[Page images and extracted text]
####

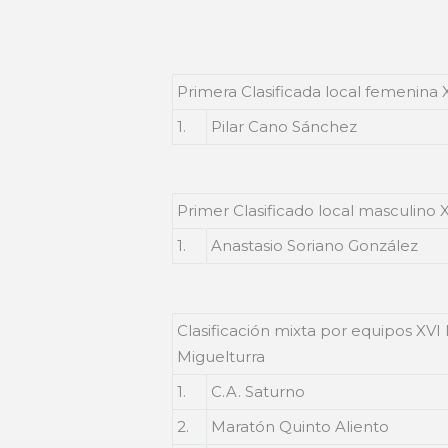
Primera Clasificada local femenina 
1.
Pilar Cano Sánchez
Primer Clasificado local masculino 
1.
Anastasio Soriano González
Clasificación mixta por equipos XVI
Miguelturra
1.
C.A. Saturno
2.
Maratón Quinto Aliento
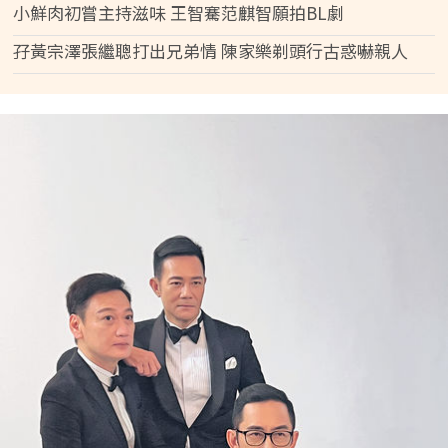
小鮮肉初嘗主持滋味 王智騫范麒智願拍BL劇
孖黃宗澤張繼聰打出兄弟情 陳家樂剃頭行古惑嚇親人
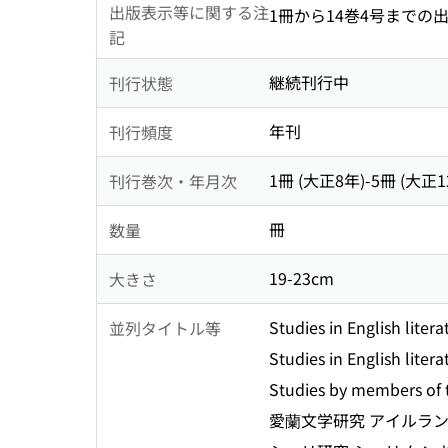
出版表示等に関する注
1冊から14巻4号までの出
記
継続刊行中
刊行状態
年刊
刊行頻度
1冊 (大正8年)-5冊 (大正12年) 
刊行巻次・年月次
冊
数量
19-23cm
大きさ
Studies in English litera
並列タイトル等
Studies in English litera
Studies by members of t
愛蘭文学研究 アイルラン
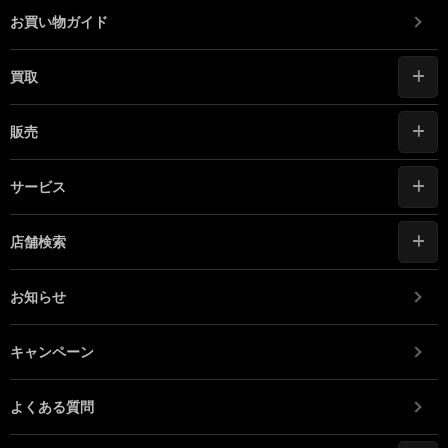
お買い物ガイド
買取
販売
サービス
店舗検索
お知らせ
キャンペーン
よくある質問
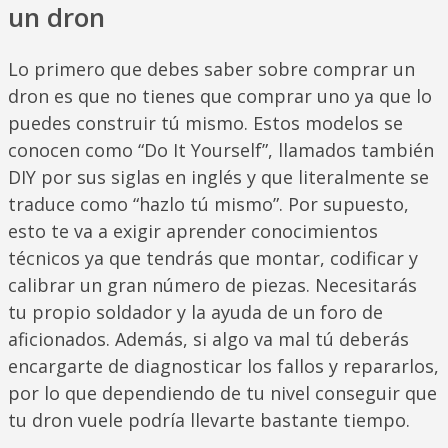
un dron
Lo primero que debes saber sobre comprar un
dron es que no tienes que comprar uno ya que lo
puedes construir tú mismo. Estos modelos se
conocen como “Do It Yourself”, llamados también
DIY por sus siglas en inglés y que literalmente se
traduce como “hazlo tú mismo”. Por supuesto,
esto te va a exigir aprender conocimientos
técnicos ya que tendrás que montar, codificar y
calibrar un gran número de piezas. Necesitarás
tu propio soldador y la ayuda de un foro de
aficionados. Además, si algo va mal tú deberás
encargarte de diagnosticar los fallos y repararlos,
por lo que dependiendo de tu nivel conseguir que
tu dron vuele podría llevarte bastante tiempo.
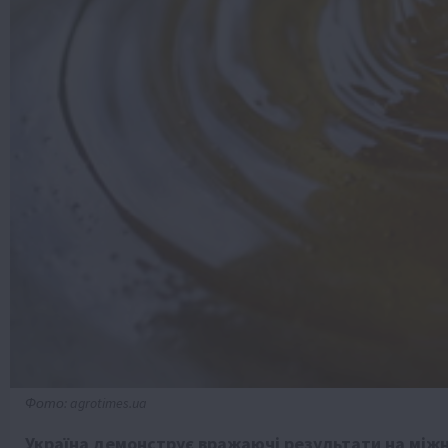
Фото: agrotimes.ua
Україна демонструє вражаючі результати на між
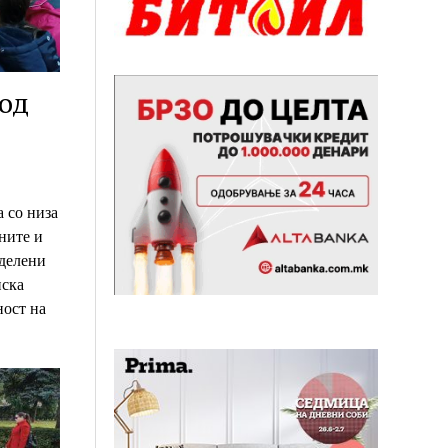
вод
 со низа
ните и
делени
иска
ност на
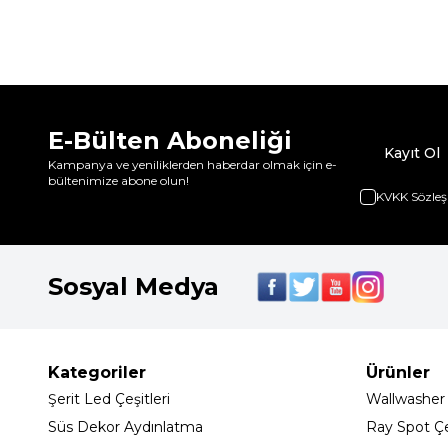
E-Bülten Aboneliği
Kayıt Ol
Kampanya ve yeniliklerden haberdar olmak için e-
bültenimize abone olun!
KVKK Sözleş
Sosyal Medya
Kategoriler
Ürünler
Şerit Led Çeşitleri
Wallwasher
Süs Dekor Aydınlatma
Ray Spot Çeş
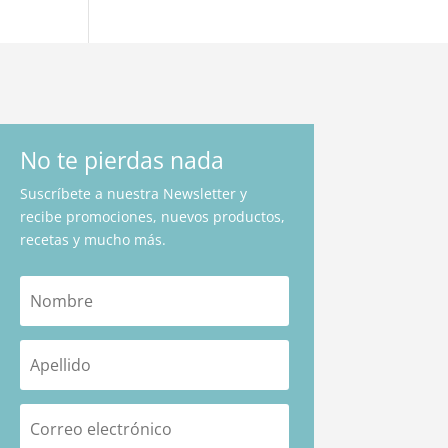
No te pierdas nada
Suscríbete a nuestra Newsletter y
recibe promociones, nuevos productos,
recetas y mucho más.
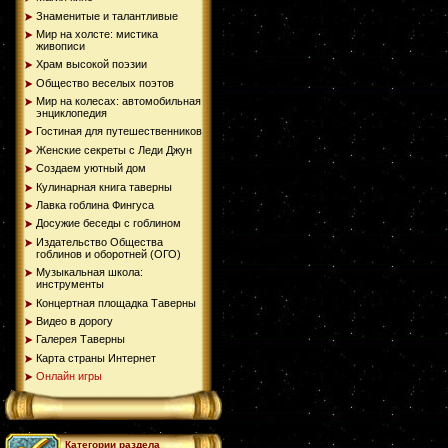
Знаменитые и талантливые
Мир на холсте: мистика
живописи
Храм высокой поэзии
Общество веселых поэтов
Мир на колесах: автомобильная
энциклопедия
Гостиная для путешественников
Женские секреты с Леди Джун
Создаем уютный дом
Кулинарная книга таверны
Лавка гоблина Фингуса
Досужие беседы с гоблином
Издательство Общества
гоблинов и оборотней (ОГО)
Музыкальная школа:
инструменты
Концертная площадка Таверны
Видео в дорогу
Галерея Таверны
Карта страны Интернет
Онлайн игры
Категории раздела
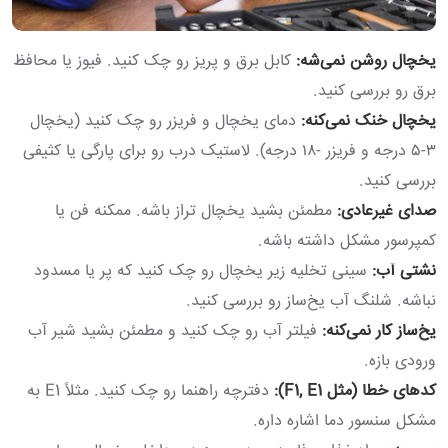
یخچال روشن نمی‌شه:
کابل برق و پریز رو چک کنید. فیوز یا محافظ
برق رو بررسی کنید.
یخچال خنک نمی‌کنه:
دمای یخچال و فریزر رو چک کنید (یخچال
۳-۵ درجه و فریزر -۱۸ درجه). لاستیک درب رو برای پارگی یا کثیفی
بررسی کنید.
صدای غیرعادی:
مطمئن بشید یخچال تراز باشه. ممکنه فن یا
کمپرسور مشکل داشته باشه.
نشتی آب:
سینی تخلیه زیر یخچال رو چک کنید که پر یا مسدود
نباشه. شلنگ آب یخ‌ساز رو بررسی کنید.
یخ‌ساز کار نمی‌کنه:
فیلتر آب رو چک کنید و مطمئن بشید شیر آب
ورودی بازه.
کدهای خطا (مثل F1, E1):
دفترچه راهنما رو چک کنید. مثلاً E1 به
مشکل سنسور دما اشاره داره.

####

Please output the data above exactly as given, omitting every picture.

Primera Clasificada local femenina 
1.
Pilar Cano Sánchez
Primer Clasificado local masculino 
1.
Anastasio Soriano González
Clasificación mixta por equipos XVI
Miguelturra
1.
C.A. Saturno
2.
Maratón Quinto Aliento
小鮮肉初嘗主持滋味 王智騫范麒智願拍BL劇
孖黃宗澤張繼聰打出兄弟情 陳家樂剃頭行古惑嚇親人
出版表示等に関する注
1冊から14巻4号までの出
記
継続刊行中
刊行状態
年刊
刊行頻度
1冊 (大正8年)-5冊 (大正12年) 
刊行巻次・年月次
冊
数量
19-23cm
大きさ
Studies in English litera
並列タイトル等
Studies in English litera
Studies by members of t
愛蘭文学研究 アイルラン
お買い物ガイド
買取
販売
サービス
店舗検索
お知らせ
キャンペーン
よくある質問
un dron
Lo primero que debes saber sobre comprar un
dron es que no tienes que comprar uno ya que lo
puedes construir tú mismo. Estos modelos se
conocen como “Do It Yourself”, llamados también
DIY por sus siglas en inglés y que literalmente se
traduce como “hazlo tú mismo”. Por supuesto,
esto te va a exigir aprender conocimientos
técnicos ya que tendrás que montar, codificar y
calibrar un gran número de piezas. Necesitarás
tu propio soldador y la ayuda de un foro de
aficionados. Además, si algo va mal tú deberás
encargarte de diagnosticar los fallos y repararlos,
por lo que dependiendo de tu nivel conseguir que
tu dron vuele podría llevarte bastante tiempo.
Фото: agrotimes.ua
Україна демонструє вражаючі результати на між
вод
 со низа
ните и
делени
иска
ност на
E-Bülten Aboneliği
Kayıt Ol
Kampanya ve yeniliklerden haberdar olmak için e-
bültenimize abone olun!
KVKK Sözleş
Sosyal Medya
Kategoriler
Ürünler
Şerit Led Çeşitleri
Wallwasher
Süs Dekor Aydınlatma
Ray Spot Çeş
No te pierdas nada
Suscríbete a nuestra Newsletter y
recibe promociones, nuevos productos,
recetas y mucho más.
Знаменитые и талантливые
Мир на холсте: мистика
живописи
Храм высокой поэзии
Общество веселых поэтов
Мир на колесах: автомобильная
энциклопедия
Гостиная для путешественников
Женские секреты с Леди Джун
Создаем уютный дом
Кулинарная книга таверны
Лавка гоблина Фингуса
Досужие беседы с гоблином
Издательство Общества
гоблинов и оборотней (ОГО)
Музыкальная школа:
инструменты
Концертная площадка Таверны
Видео в дорогу
Галерея Таверны
Карта страны Интернет
Онлайн игры
Категории раздела
یخچال روشن نمی‌شه:
کابل برق و پریز رو چک کنید. فیوز یا محافظ
برق رو بررسی کنید.
یخچال خنک نمی‌کنه:
دمای یخچال و فریزر رو چک کنید (یخچال
۳-۵ درجه و فریزر -۱۸ درجه). لاستیک درب رو برای پارگی یا کثیفی
بررسی کنید.
صدای غیرعادی:
مطمئن بشید یخچال تراز باشه. ممکنه فن یا
کمپرسور مشکل داشته باشه.
نشتی آب:
سینی تخلیه زیر یخچال رو چک کنید که پر یا مسدود
نباشه. شلنگ آب یخ‌ساز رو بررسی کنید.
یخ‌ساز کار نمی‌کنه:
فیلتر آب رو چک کنید و مطمئن بشید شیر آب
ورودی بازه.
کدهای خطا (مثل F1, E1):
دفترچه راهنما رو چک کنید. مثلاً E1 به
مشکل سنسور دما اشاره داره.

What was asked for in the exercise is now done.